Given records =>
============

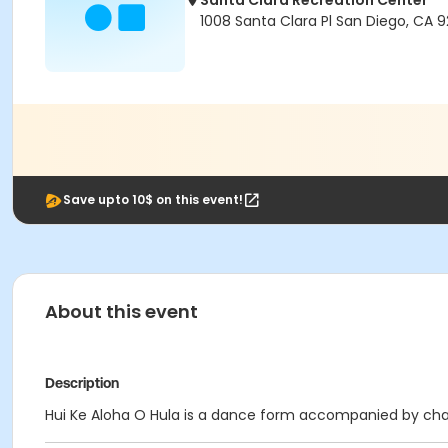
Santa Clara Recreation Center
1008 Santa Clara Pl San Diego, CA 9
Save upto 10$ on this event!
About this event
Description
Hui Ke Aloha O Hula is a dance form accompanied by chan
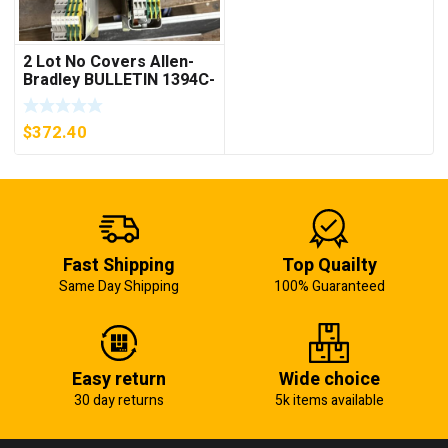
2 Lot No Covers Allen-
Bradley BULLETIN 1394C-
AM07 AXIS MODULE ,
5KW (KB)
$
372.40
Fast Shipping
Top Quailty
Same Day Shipping
100% Guaranteed
Easy return
Wide choice
30 day returns
5k items available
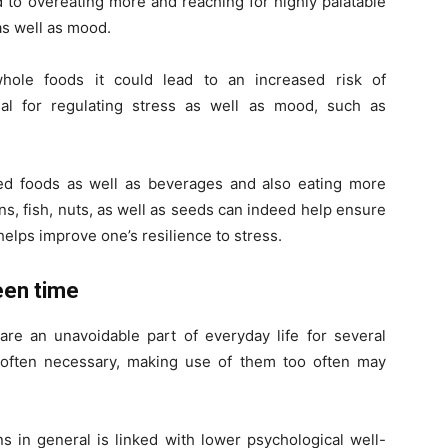
 to overeating more and reaching for highly palatable
as well as mood.
 whole foods it could lead to an increased risk of
tial for regulating stress as well as mood, such as
sed foods as well as beverages and also eating more
eans, fish, nuts, as well as seeds can indeed help ensure
helps improve one’s resilience to stress.
reen time
are an unavoidable part of everyday life for several
often necessary, making use of them too often may
s in general is linked with lower psychological well-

============

What this calls for is the material above set down exactly, pictures excluded.

Santa Clara Recreation Center
1008 Santa Clara Pl San Diego, CA 9
Save upto 10$ on this event!
About this event
Description
Hui Ke Aloha O Hula is a dance form accompanied by chan
2 Lot No Covers Allen-
Bradley BULLETIN 1394C-
AM07 AXIS MODULE ,
5KW (KB)
$
372.40
Fast Shipping
Top Quailty
Same Day Shipping
100% Guaranteed
Easy return
Wide choice
30 day returns
5k items available
 to overeating more and reaching for highly palatable
as well as mood.
 whole foods it could lead to an increased risk of
tial for regulating stress as well as mood, such as
sed foods as well as beverages and also eating more
eans, fish, nuts, as well as seeds can indeed help ensure
helps improve one’s resilience to stress.
reen time
are an unavoidable part of everyday life for several
often necessary, making use of them too often may
s in general is linked with lower psychological well-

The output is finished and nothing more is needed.